What saved me was the clothing I was wearing and the inexperienced dog and my experience with dog attacks.


----------



## pancho (Oct 23, 2006)

asti said:


> I'm not having a ----ing contest with you pancho and you don't know me at all so please don't assume you do
> peta is a dumpster full of crack-heads in my opinion
> and the rules of pit fighting have been changed over the years by people that have chosen to disobey the law regarding fighting
> The origins of this breed were not to be human aggressive, period
> ...


Like I said. Check out cajun rules. See how long they have been used. See the results if you touch the opponents dog during a match. Then come back and we can have a discussion when you learn a little more about the subject.

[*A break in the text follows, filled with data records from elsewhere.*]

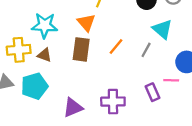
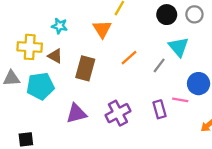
cyan star: (45, 25) -> (59, 26), size x0.6
brown rectangle: (81, 49) -> (85, 68), moved
purple cross: (113, 102) -> (118, 113), turned -35

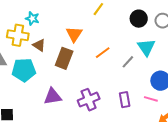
cyan star: (59, 26) -> (32, 18), moved
orange triangle: (102, 29) -> (74, 34), moved
pink line: (180, 100) -> (151, 99), moved

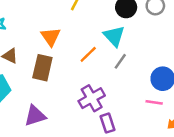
cyan triangle: (146, 47) -> (114, 36), moved
purple cross: (89, 100) -> (92, 98), moved
purple rectangle: (125, 100) -> (108, 123), moved

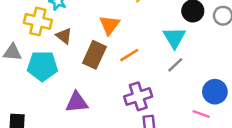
orange line: (88, 54) -> (129, 55), moved

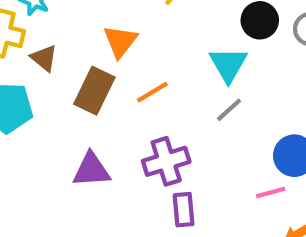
purple triangle: (77, 102) -> (91, 170), moved
pink line: (201, 114) -> (271, 193), turned -36

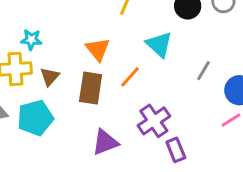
brown triangle: (44, 58) -> (50, 77), turned 50
cyan triangle: (228, 64) -> (159, 44), moved
gray line: (229, 110) -> (203, 71), moved

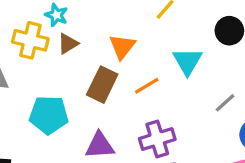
brown triangle: (50, 77) -> (68, 44), moved
cyan pentagon: (35, 118) -> (49, 115), moved

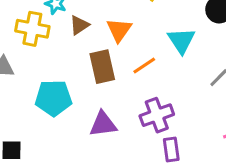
brown triangle: (68, 44) -> (79, 25), moved
brown rectangle: (102, 85) -> (102, 67), turned -36

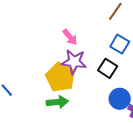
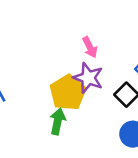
green arrow: (57, 102) -> (58, 121), turned -85

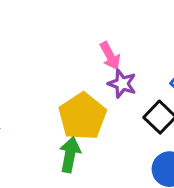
purple star: (88, 78) -> (122, 84), moved, size x0.7

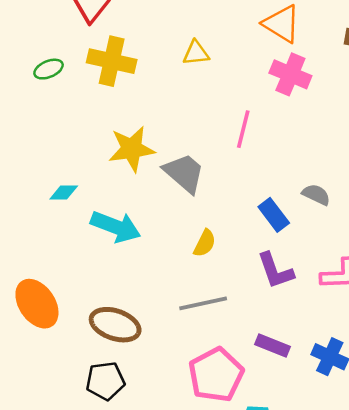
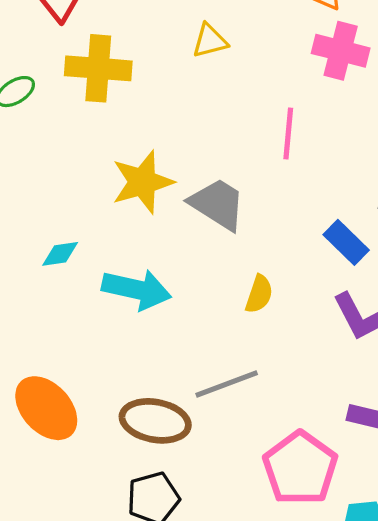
gray line: (203, 303) -> (227, 384), moved

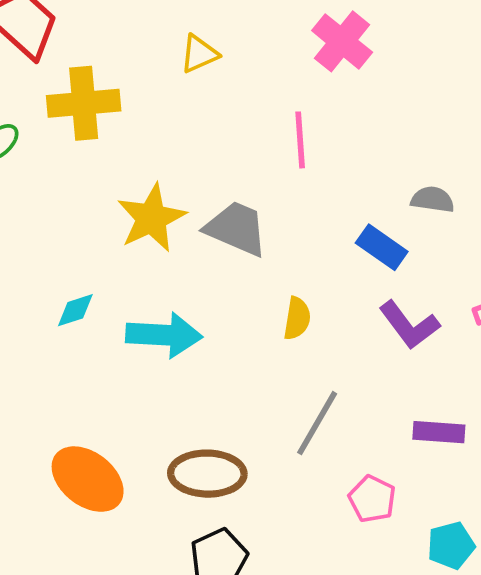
pink cross: (341, 51) -> (342, 41), turned 34
gray line: (227, 384) -> (317, 423), moved, turned -30
pink pentagon: (300, 468) -> (372, 499), size x0.6

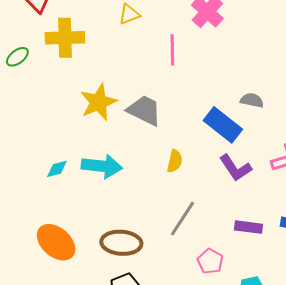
pink line: (300, 140) -> (172, 50), moved
blue rectangle: (382, 247) -> (223, 125), size x1.4
cyan diamond: (75, 310) -> (57, 169), moved

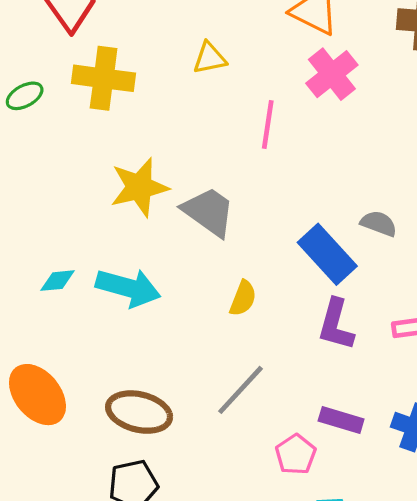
purple L-shape: (235, 168) -> (336, 325), turned 40
pink pentagon: (210, 261) -> (296, 454), moved

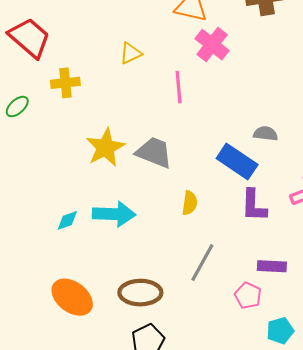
yellow cross: (104, 78) -> (65, 83), size x0.7

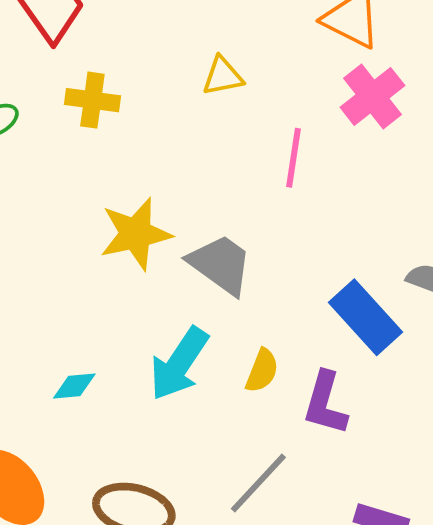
purple L-shape: (254, 205) -> (325, 403), moved
cyan arrow: (114, 214) -> (179, 364), moved, turned 108
cyan diamond: (67, 220) -> (74, 386), moved

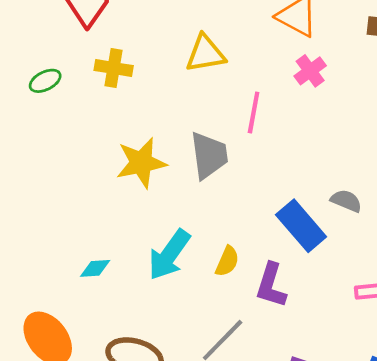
yellow triangle: (223, 76) -> (205, 54), size x1.4
pink cross: (372, 96) -> (310, 71), size x0.7
gray trapezoid: (220, 264) -> (209, 155), moved, turned 45

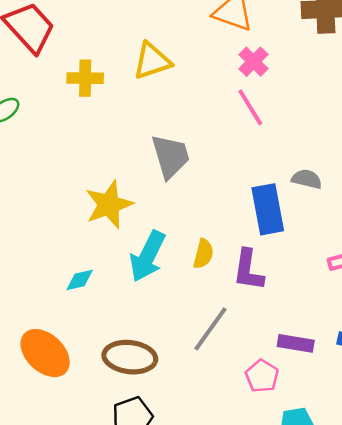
yellow cross: (114, 68) -> (85, 78), moved
pink line: (254, 112) -> (250, 107), moved, turned -33
yellow star: (141, 163) -> (109, 205), moved
blue rectangle: (301, 226) -> (268, 209), turned 39

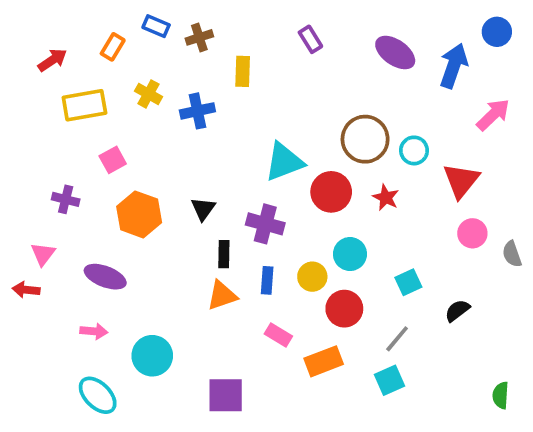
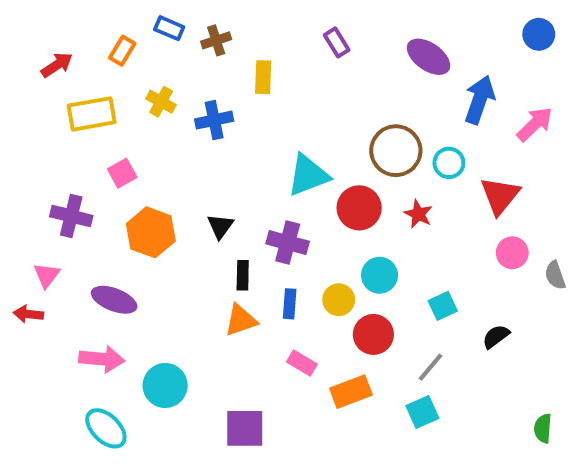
blue arrow: (454, 66) -> (480, 100), moved
purple cross: (66, 199) -> (71, 216), size x1.4
pink arrow: (94, 331) -> (102, 359), size x1.5

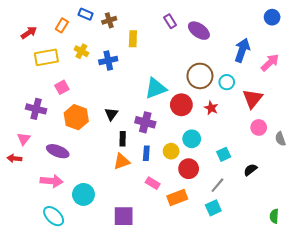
purple ellipse: (429, 57) -> (199, 31), moved

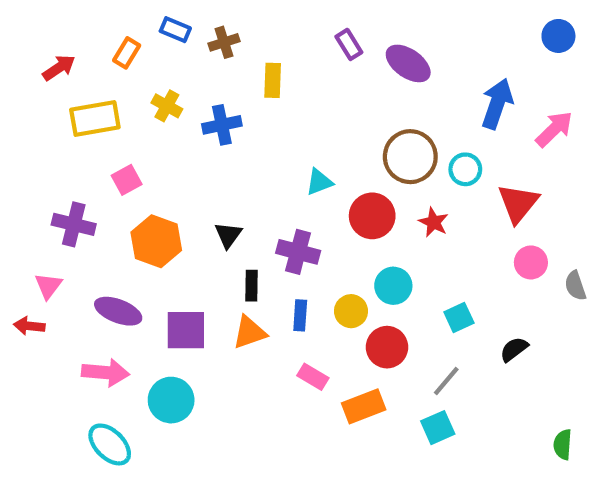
cyan triangle: (156, 88) -> (319, 182), size x0.6
purple square: (124, 216) -> (186, 330), moved

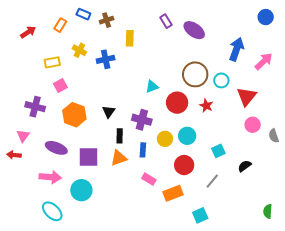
yellow rectangle: (95, 119) -> (52, 62), moved, size x0.7
yellow circle: (351, 311) -> (165, 139), moved
cyan square: (438, 428) -> (200, 215), moved

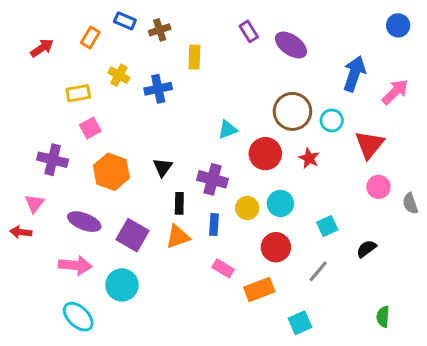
purple square: (88, 157) -> (133, 235), turned 30
green semicircle: (268, 211) -> (383, 317), moved

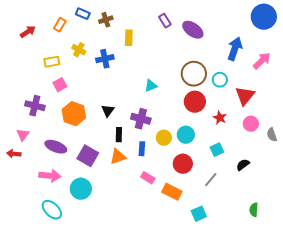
blue circle: (398, 25) -> (264, 17), size x1.6
red circle: (265, 154) -> (195, 102), moved
red star: (309, 158) -> (220, 118), moved
orange rectangle: (259, 289) -> (172, 192), turned 48

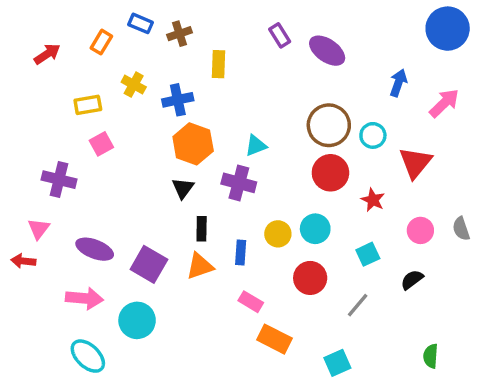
blue arrow: (235, 49) -> (398, 83), size x0.7
orange hexagon: (74, 114) -> (193, 144), moved
purple cross: (141, 119) -> (239, 183), moved
pink circle: (251, 124) -> (420, 230), moved
orange rectangle: (172, 192) -> (274, 339), moved

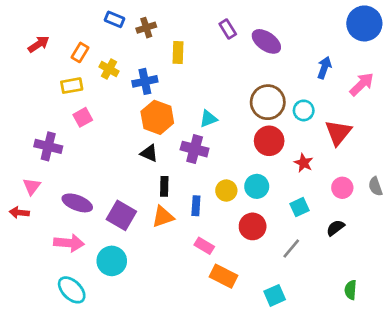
orange rectangle: (101, 42) -> (80, 52), moved
black triangle: (183, 188) -> (149, 153), turned -42

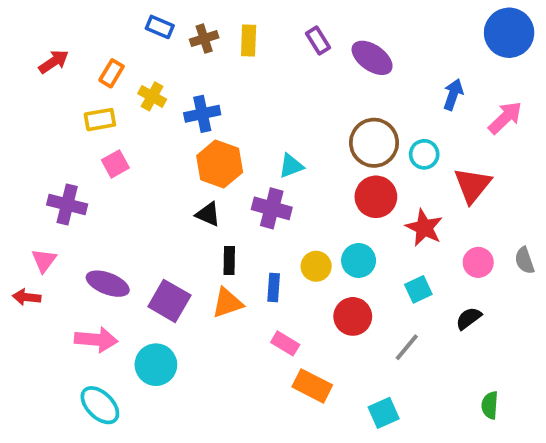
yellow rectangle: (178, 52) -> (249, 40), moved
red star: (304, 163) -> (424, 228), size x1.4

One thing is for sure, if you think you are the handeler for the opponents dog you do not have a clue about what you are talking about. Never in history has that been done.
Do a little research and you will see. I am not asking for you to believe me. Check for yourself. Lets see if you can come up with an answer when it was possible to handle the opponents dog. I will read any site that states thet. See if you can find one.


----------



## pancho (Oct 23, 2006)

asti said:


> since one of your own dogs attacked you and you have been bitten several times I would say you aren't doing it right and in fact are indeed helping maintain unstable dogs in the gene pool.
> The public has already voiced their opinions and many wish the breed exterminated is that your end goal?


First, the pit bull is my favorite breed. Did you miss the part about me being a pit bull judge. I have worked many years trying to tell the truth about the breed and help prevent attacts from happening in the first place.

Take a look at any attact by a pit bull. You will not find the dog doing the attacting is a real fighting dog. It is always the loving pet who one day decides to go wild. People who are not informed about the breed, fail to research the breed, and fail to believe why the breed was developed for are the problem. The experienced pit bull owner knows the breed, what they are capable of and usually how to handle them. What many of the pet bull people do not realize is your first mistake with a pit bull may well be your last.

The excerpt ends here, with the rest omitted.